Er habe die Auffassung vertreten, wonach wir eine freiere, humorvollere und tolerantere Lebensauffassung entwickeln können, wenn wir uns damit abfinden würden, dass wir lediglich diejenigen Menschen sein könnten, die wir unter den gegeben Rahmenbedingungen sein müssen. Daraus leitet dann Schmidt-Salomon die Notwendigkeit ab, auf eine Gut-Böse-Unterscheidung zukünftig zu verzichten. Er plädiert gar für einen "Abschied vom moralischen Denken überhaupt" (S. 72). Denn mit dem Einsteinschen Denken könne man sich dem Teufelskreis einer moralischen Empörung entziehen, würde man doch damit dem gleichgültiger gegenüber, was sich moralisch schickt. Daraus leitet der Autor dann eine rationale Mystik ab, wobei betont wird, dass heute ein Einklang von Mystik und Rationalität möglich sei. Die Betrachtungen münden gegen Ende in zwei Maximen: "Rechne mit dem Schlimmsten, aber hoffe auf das Beste!" und "Ertrage, was du nicht verändern kannst, aber verändre, was du nicht ertragen musst!" (S. 127 f.).

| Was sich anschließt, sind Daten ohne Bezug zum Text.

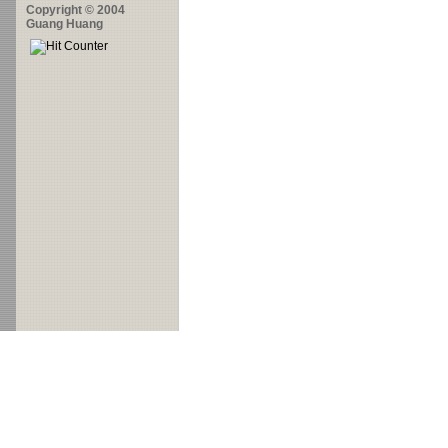
Copyright © 2004
Guang Huang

Für die Kenner von Schmidt-Salomons Werken ist dies alles nicht neu. Er bringt auch den Aspekt der Gelassenheit in den Kontext seiner bisherigen Philosophie. Dabei wird deutlich, dass es nicht um eine nette Verkaufsidee, sondern um einen realen Zusammenhang geht. Alle Auffassungen verdienen Beachtung und Reflexion, wobei man nicht jeder Deutung zustimmen muss. Die Ausführungen zu den hochmütigen Menschen liest man mit einem Schmunzeln, denkt man doch sofort an bestimmte Personen aus dem beruflichen oder privaten Umfeld. Auch wird immer wieder für eine realistische Auffassung plädiert, sind doch die Handlungsmöglichkeiten der Menschen tatsächlich begrenzt. Und selbst zu Fragen wie einem Recht auf Suizid findet man Wichtiges. Dafür irritieren die Ausführungen zur "Weisheit des Ostens" und die Beschreibung eines persönlichen Erweckungserlebnisses (vgl. S. 99–102). Auch wäre eine stärkere Betonung dazu gut gewesen, dass Gelassenheit als Haltung nicht als Hinnahme von Ungerechtigkeiten verstanden werden darf.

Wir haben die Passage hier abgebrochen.